● **WORK TASK**: From the records that follow, copy every line that contains the word "activities".

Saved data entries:
· · · · · · ·

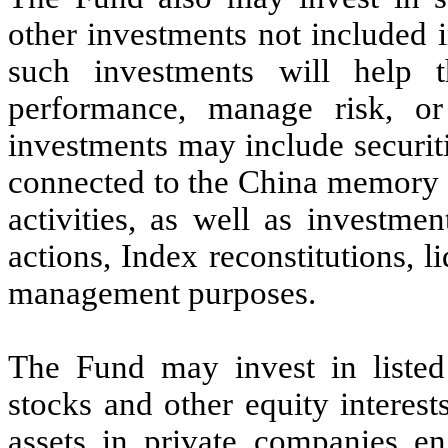
other investments not included 
such investments will help 
performance, manage risk, or
investments may include securit
connected to the China memory 
activities, as well as investme
actions, Index reconstitutions, 
management purposes.
The Fund may invest in listed
stocks and other equity interes
assets in private companies 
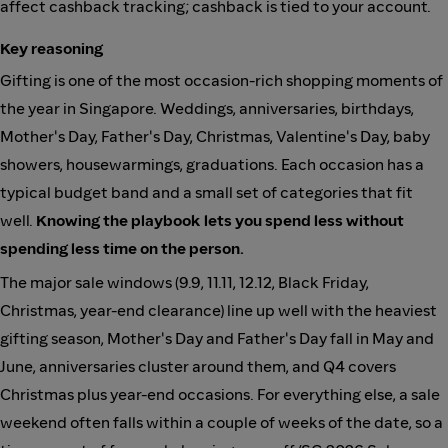
affect cashback tracking; cashback is tied to your account.
Key reasoning
Gifting is one of the most occasion-rich shopping moments of
the year in Singapore. Weddings, anniversaries, birthdays,
Mother's Day, Father's Day, Christmas, Valentine's Day, baby
showers, housewarmings, graduations. Each occasion has a
typical budget band and a small set of categories that fit
well.
Knowing the playbook lets you spend less without
spending less time on the person.
The major sale windows (9.9, 11.11, 12.12, Black Friday,
Christmas, year-end clearance) line up well with the heaviest
gifting season, Mother's Day and Father's Day fall in May and
June, anniversaries cluster around them, and Q4 covers
Christmas plus year-end occasions. For everything else, a sale
weekend often falls within a couple of weeks of the date, so a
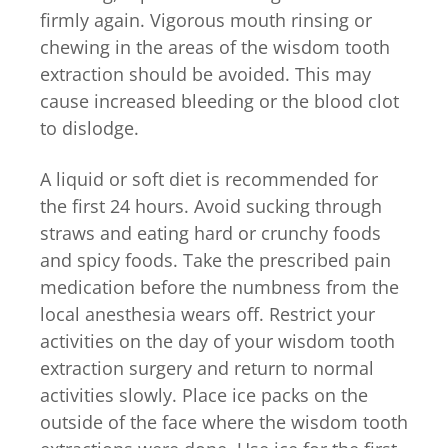
firmly again. Vigorous mouth rinsing or
chewing in the areas of the wisdom tooth
extraction should be avoided. This may
cause increased bleeding or the blood clot
to dislodge.
A liquid or soft diet is recommended for
the first 24 hours. Avoid sucking through
straws and eating hard or crunchy foods
and spicy foods. Take the prescribed pain
medication before the numbness from the
local anesthesia wears off. Restrict your
activities on the day of your wisdom tooth
extraction surgery and return to normal
activities slowly. Place ice packs on the
outside of the face where the wisdom tooth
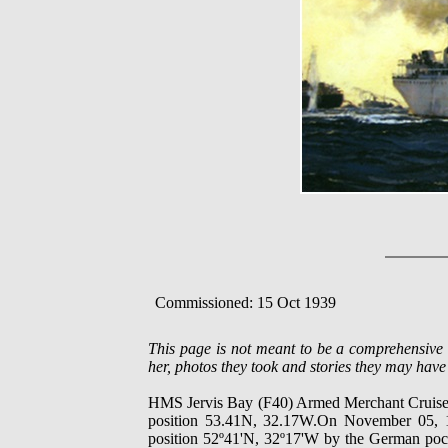
Commissioned: 15 Oct 1939
This page is not meant to be a comprehensi
her, photos they took and stories they may have 
HMS Jervis Bay (F40) Armed Merchant Cruiser,
position 53.41N, 32.17W.On November 05, 1
position 52º41'N, 32º17'W by the German pocke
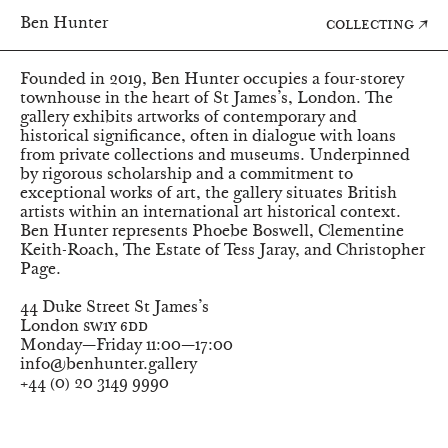
↑
Ben Hunter
Collecting
Programme
Founded in 2019, Ben Hunter occupies a four-storey
townhouse in the heart of St James’s, London. The
gallery exhibits artworks of contemporary and
historical significance, often in dialogue with loans
from private collections and museums. Underpinned
by rigorous scholarship and a commitment to
exceptional works of art, the gallery situates British
artists within an international art historical context.
Ben Hunter represents
Phoebe Boswell
,
Clementine
Keith-Roach
,
The Estate of Tess Jaray
, and
Christopher
Page
.
Ben Hunter
44 Duke Street St James’s
London
SW1Y 6DD
Monday—Friday
11:00—17:00
info@benhunter.gallery
+44
(
0
)
20 3149 9990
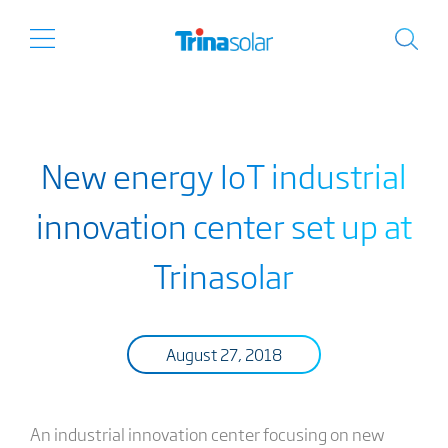
New energy IoT industrial
innovation center set up at
Trinasolar
August 27, 2018
An industrial innovation center focusing on new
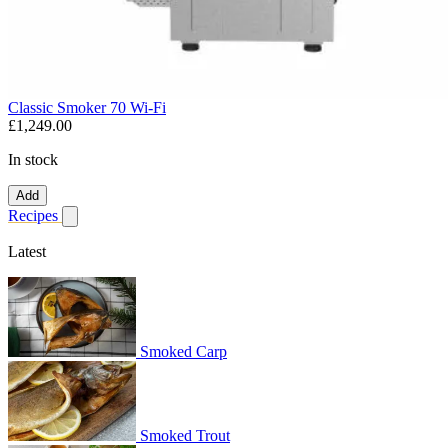
Classic Smoker 70 Wi-Fi
£1,249.00
In stock
Add
Recipes
Show submenu for recipes
Latest
Smoked Carp
Smoked Trout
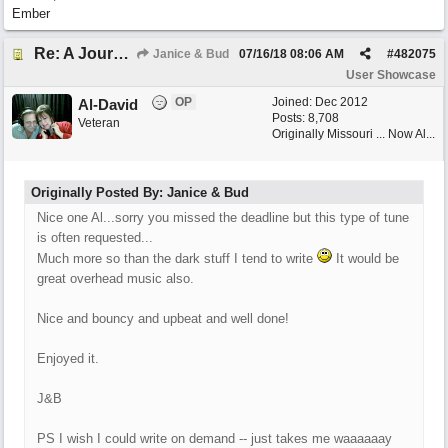
Ember
Re: A Journey That Never Ends
Janice & Bud
07/16/18
08:06 AM
#
482075
User Showcase
OP
Joined:
Dec 2012
Al-David
Posts: 8,708
Veteran
Originally Missouri ... Now Al...
Originally Posted By: Janice & Bud
Nice one Al...sorry you missed the deadline but this type of tune
is often requested...
Much more so than the dark stuff I tend to write
It would be
great overhead music also.
Nice and bouncy and upbeat and well done!
Enjoyed it.
J&B
PS I wish I could write on demand -- just takes me waaaaaay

· · · · · · ·

● **THE COMPLETED TASK**:
activities, as well as investme
activities on the day of your wisdom tooth
activities slowly. Place ice packs on the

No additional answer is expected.